# REQUIRED ACTION
Search the listing below for the word "when" and copy each line where it appears.

# DATA SHOWN
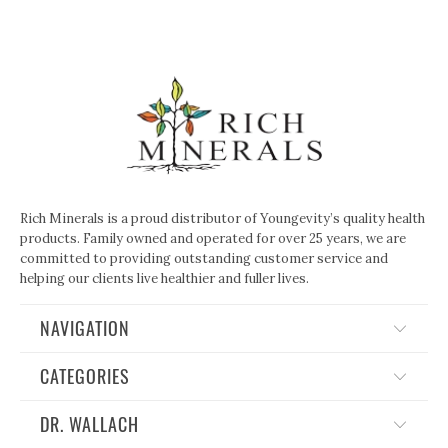
Rich Minerals is a proud distributor of Youngevity’s quality health
products. Family owned and operated for over 25 years, we are
committed to providing outstanding customer service and
helping our clients live healthier and fuller lives.
NAVIGATION
CATEGORIES
DR. WALLACH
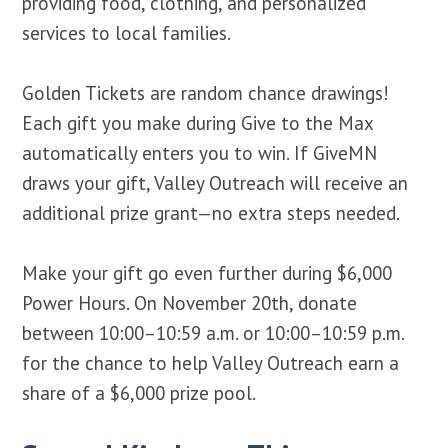
providing food, clothing, and personalized
services to local families.
Golden Tickets are random chance drawings!
Each gift you make during Give to the Max
automatically enters you to win. If GiveMN
draws your gift, Valley Outreach will receive an
additional prize grant—no extra steps needed.
Make your gift go even further during $6,000
Power Hours. On November 20th, donate
between 10:00–10:59 a.m. or 10:00–10:59 p.m.
for the chance to help Valley Outreach earn a
share of a $6,000 prize pool.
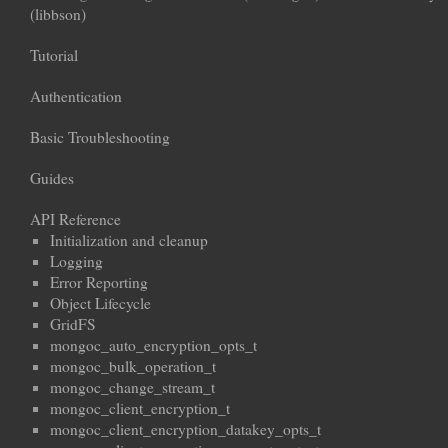
(libbson)
Tutorial
Authentication
Basic Troubleshooting
Guides
API Reference
Initialization and cleanup
Logging
Error Reporting
Object Lifecycle
GridFS
mongoc_auto_encryption_opts_t
mongoc_bulk_operation_t
mongoc_change_stream_t
mongoc_client_encryption_t
mongoc_client_encryption_datakey_opts_t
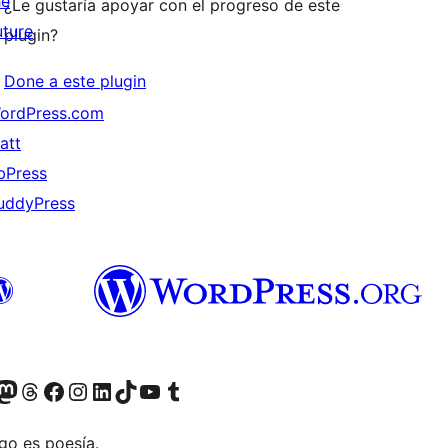
he
¿Le gustaría apoyar con el progreso de este
uture
plugin?
Done a este plugin
ordPress.com
att
bPress
uddyPress
Twitter) account
r Bluesky account
sita nuestra cuenta de Twitter
Visit our Threads account
Visita nuestra página de Facebook
Visite nuestra cuenta de Instagram
Visit our LinkedIn account
Visit our TikTok account
Visit our YouTube channel
Visit our Tumblr account
go es poesía.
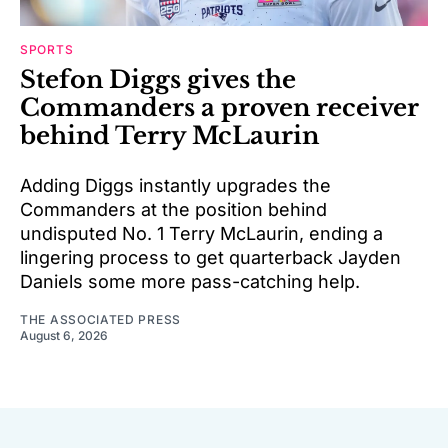
SPORTS
Stefon Diggs gives the
Commanders a proven receiver
behind Terry McLaurin
Adding Diggs instantly upgrades the
Commanders at the position behind
undisputed No. 1 Terry McLaurin, ending a
lingering process to get quarterback Jayden
Daniels some more pass-catching help.
THE ASSOCIATED PRESS
August 6, 2026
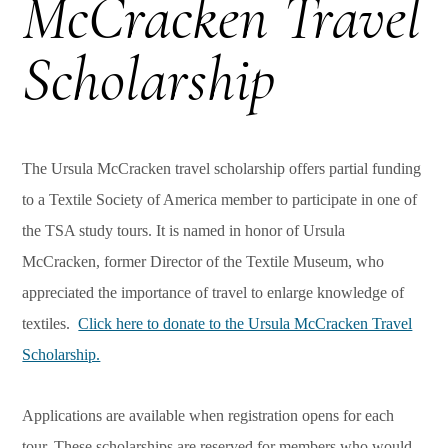
McCracken Travel
Scholarship
The Ursula McCracken travel scholarship offers partial funding
to a Textile Society of America member to participate in one of
the TSA study tours. It is named in honor of Ursula
McCracken, former Director of the Textile Museum, who
appreciated the importance of travel to enlarge knowledge of
textiles.
Click here to donate to the Ursula McCracken Travel
Scholarship.
Applications are available when registration opens for each
tour. These scholarships are reserved for members who would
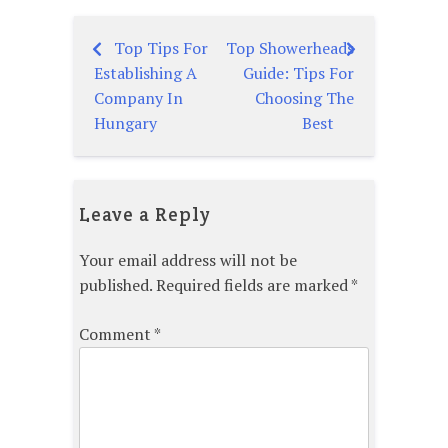
Top Tips For
Top Showerheads
Post
Establishing A
Guide: Tips For
navigation
Company In
Choosing The
Hungary
Best
Leave a Reply
Your email address will not be
published.
Required fields are marked
*
Comment
*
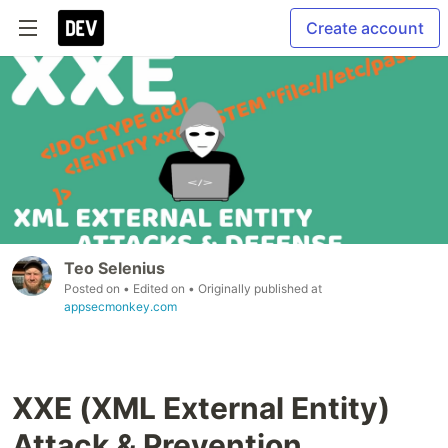
Create account
Teo Selenius
Posted on
• Edited on
• Originally published at
appsecmonkey.com
XXE (XML External Entity)
Attack & Prevention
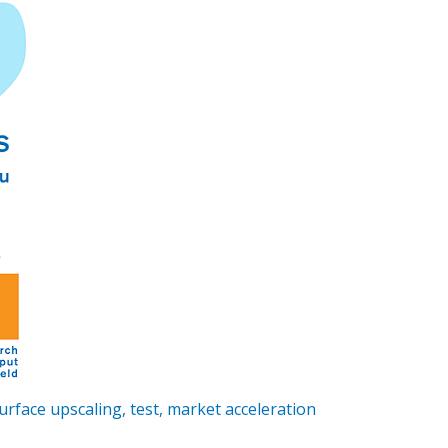
face upscaling, test, market acceleration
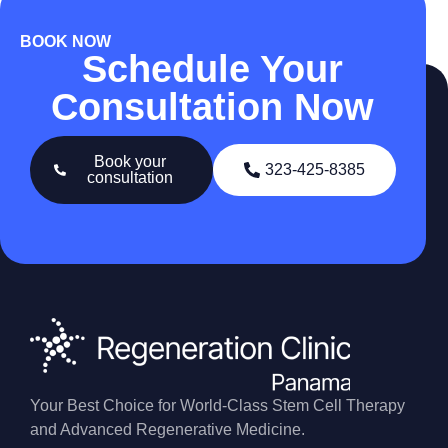
BOOK NOW
Schedule Your
Consultation Now
Book your
323-425-8385
consultation
Your Best Choice for World-Class Stem Cell Therapy
and Advanced Regenerative Medicine.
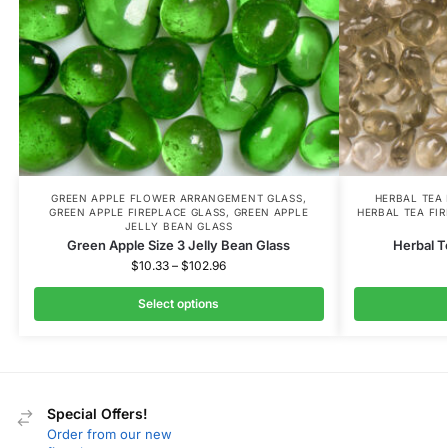
GREEN APPLE FLOWER ARRANGEMENT GLASS
,
HERBAL TEA
GREEN APPLE FIREPLACE GLASS
,
GREEN APPLE
HERBAL TEA FI
JELLY BEAN GLASS
Green Apple Size 3 Jelly Bean Glass
Herbal T
$
10.33
–
$
102.96
Select options
Special Offers!
Order from our new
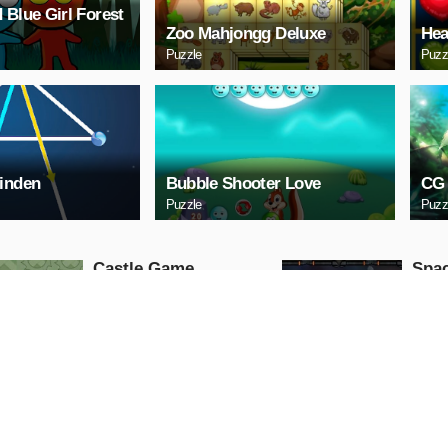
 Blue Girl Forest
Zoo Mahjongg Deluxe
Hea
Puzzle
Puzz
inden
Bubble Shooter Love
CG 
Puzzle
Puzz
Castle Game
Spac
Puzzle
Arcade
PLAY NOW
PL
ARCHERY
Uphi
Arcade
Action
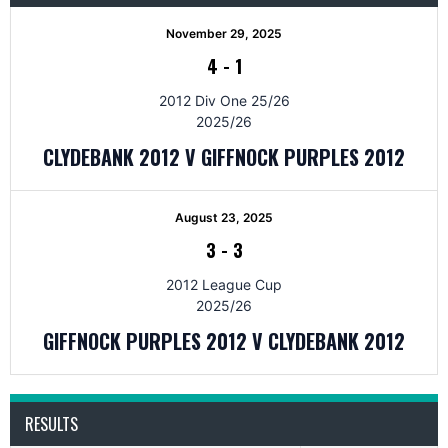
November 29, 2025
4
-
1
2012 Div One 25/26
2025/26
CLYDEBANK 2012 V GIFFNOCK PURPLES 2012
August 23, 2025
3
-
3
2012 League Cup
2025/26
GIFFNOCK PURPLES 2012 V CLYDEBANK 2012
RESULTS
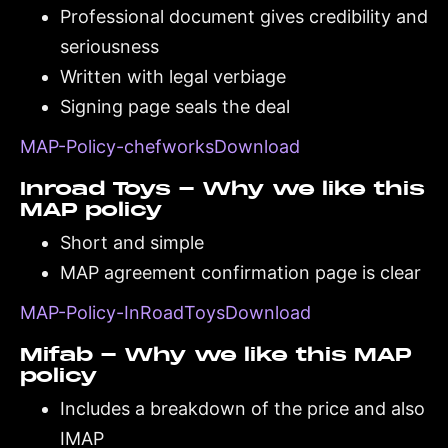
Professional document gives credibility and
seriousness
Written with legal verbiage
Signing page seals the deal
MAP-Policy-chefworksDownload
Inroad Toys - Why we like this
MAP policy
Short and simple
MAP agreement confirmation page is clear
MAP-Policy-InRoadToysDownload
Mifab - Why we like this MAP
policy
Includes a breakdown of the price and also
IMAP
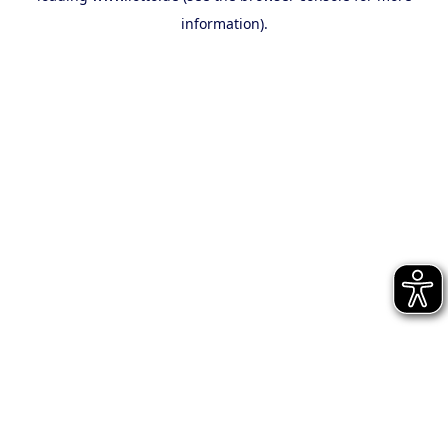
information)
.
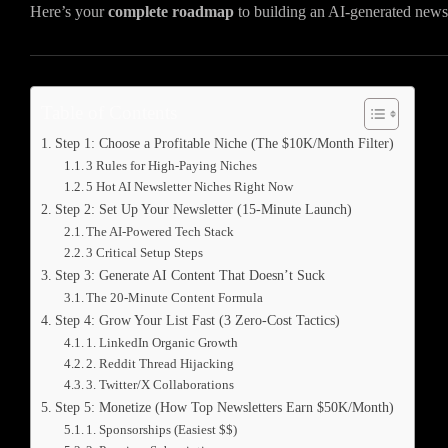
Here’s your
complete roadmap
to building an AI-generated news
Table of Contents
Step 1: Choose a Profitable Niche (The $10K/Month Filter)
3 Rules for High-Paying Niches
5 Hot AI Newsletter Niches Right Now
Step 2: Set Up Your Newsletter (15-Minute Launch)
The AI-Powered Tech Stack
3 Critical Setup Steps
Step 3: Generate AI Content That Doesn’t Suck
The 20-Minute Content Formula
Step 4: Grow Your List Fast (3 Zero-Cost Tactics)
1. LinkedIn Organic Growth
2. Reddit Thread Hijacking
3. Twitter/X Collaborations
Step 5: Monetize (How Top Newsletters Earn $50K/Month)
1. Sponsorships (Easiest $$)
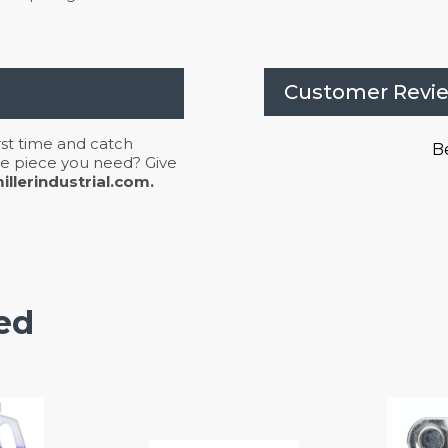
Customer Revi
irst time and catch
Be
 the piece you need? Give
llerindustrial.com.
ed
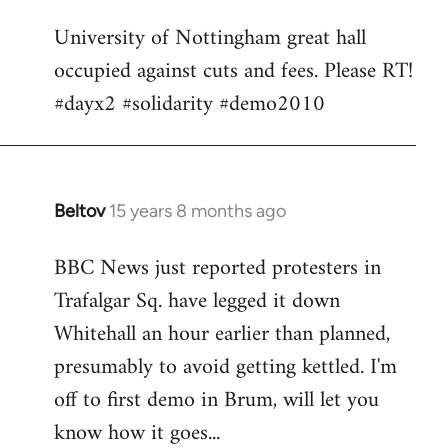
Welcome
University of Nottingham great hall
by
occupied against cuts and fees. Please RT!
libcom.org
#dayx2 #solidarity #demo2010
Beltov
15 years 8 months ago
In
reply
BBC News just reported protesters in
to
Trafalgar Sq. have legged it down
Welcome
by
Whitehall an hour earlier than planned,
libcom.org
presumably to avoid getting kettled. I'm
off to first demo in Brum, will let you
know how it goes...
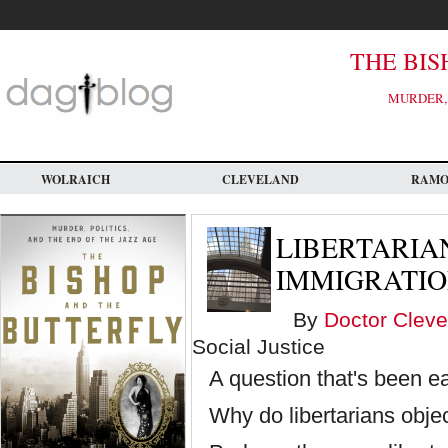
Skip
to
main
content
THE BIS
MURDER, 
WOLRAICH
CLEVELAND
RAM
LIBERTARIA
IMMIGRATI
By
Doctor Cleve
Social Justice
A question that's been ea
Why do libertarians objec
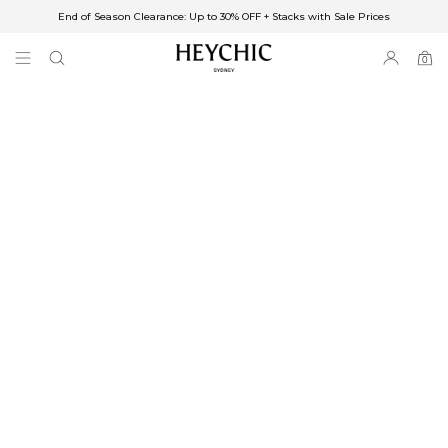
End of Season Clearance: Up to 30% OFF + Stacks with Sale Prices
✈FREE SHIPPING ON ORDERS OVER $85
End of Season Clearance: Up to 30% OFF + Stacks with Sale Prices
0
0
items
Free Shipping
Australia
Enjoy Free Delivery on orders over $75 (or $6.95 for orders under $75)
Enjoy Free Express Delivery on orders over $100 (or $8.95 for orders under
$100)
We ship orders on the same business day when placed before 2 pm Sydney,
with an estimated next business day delivery to metro areas.
New Zealand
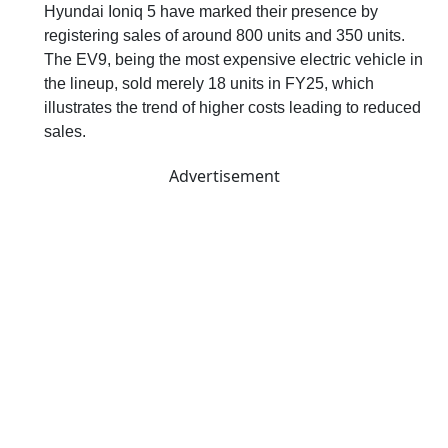
Hyundai Ioniq 5 have marked their presence by
registering sales of around 800 units and 350 units.
The EV9, being the most expensive electric vehicle in
the lineup, sold merely 18 units in FY25, which
illustrates the trend of higher costs leading to reduced
sales.
Advertisement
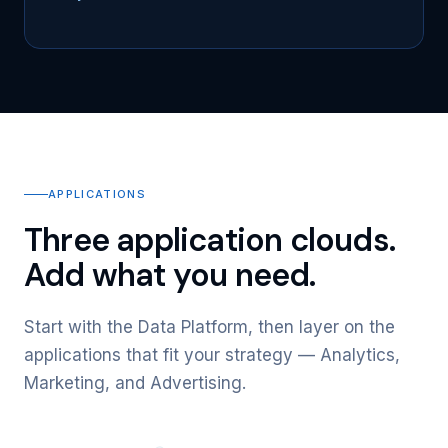
APPLICATIONS
Three application clouds.
Add what you need.
Start with the Data Platform, then layer on the
applications that fit your strategy — Analytics,
Marketing, and Advertising.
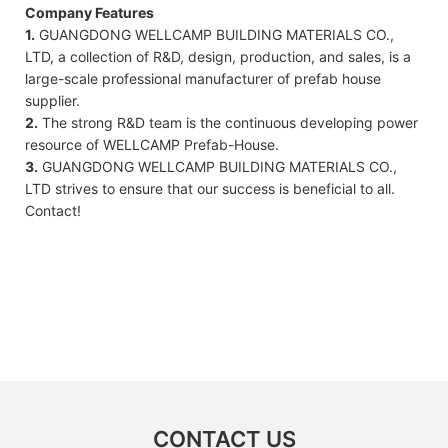
Company Features
1.
GUANGDONG WELLCAMP BUILDING MATERIALS CO.,
LTD, a collection of R&D, design, production, and sales, is a
large-scale professional manufacturer of prefab house
supplier.
2.
The strong R&D team is the continuous developing power
resource of WELLCAMP Prefab-House.
3.
GUANGDONG WELLCAMP BUILDING MATERIALS CO.,
LTD strives to ensure that our success is beneficial to all.
Contact!
CONTACT US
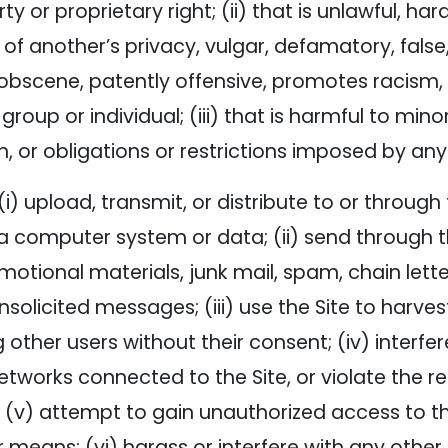
ty or proprietary right; (ii) that is unlawful, har
 of another’s privacy, vulgar, defamatory, false,
 obscene, patently offensive, promotes racism, b
oup or individual; (iii) that is harmful to minors
n, or obligations or restrictions imposed by any 
(i) upload, transmit, or distribute to or throug
 computer system or data; (ii) send through th
motional materials, junk mail, spam, chain let
nsolicited messages; (iii) use the Site to harve
other users without their consent; (iv) interfere
works connected to the Site, or violate the reg
 (v) attempt to gain unauthorized access to th
means; (vi) harass or interfere with any other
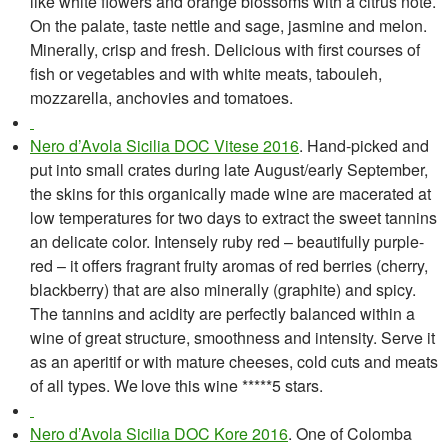
like white flowers and orange blossoms with a citrus note.
On the palate, taste nettle and sage, jasmine and melon.
Minerally, crisp and fresh. Delicious with first courses of
fish or vegetables and with white meats, tabouleh,
mozzarella, anchovies and tomatoes.
Nero d’Avola Sicilia DOC Vitese 2016
. Hand-picked and
put into small crates during late August/early September,
the skins for this organically made wine are macerated at
low temperatures for two days to extract the sweet tannins
an delicate color. Intensely ruby red – beautifully purple-
red – it offers fragrant fruity aromas of red berries (cherry,
blackberry) that are also minerally (graphite) and spicy.
The tannins and acidity are perfectly balanced within a
wine of great structure, smoothness and intensity. Serve it
as an aperitif or with mature cheeses, cold cuts and meats
of all types. We
l
ove this wine *****5 stars.
Nero d’Avola Sicilia DOC Kore 2016
. One of Colomba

# SOLUTION FOR THIS PROBLEM
Applications are available when registration opens for each
We ship orders on the same business day when placed before 2 pm Sydney,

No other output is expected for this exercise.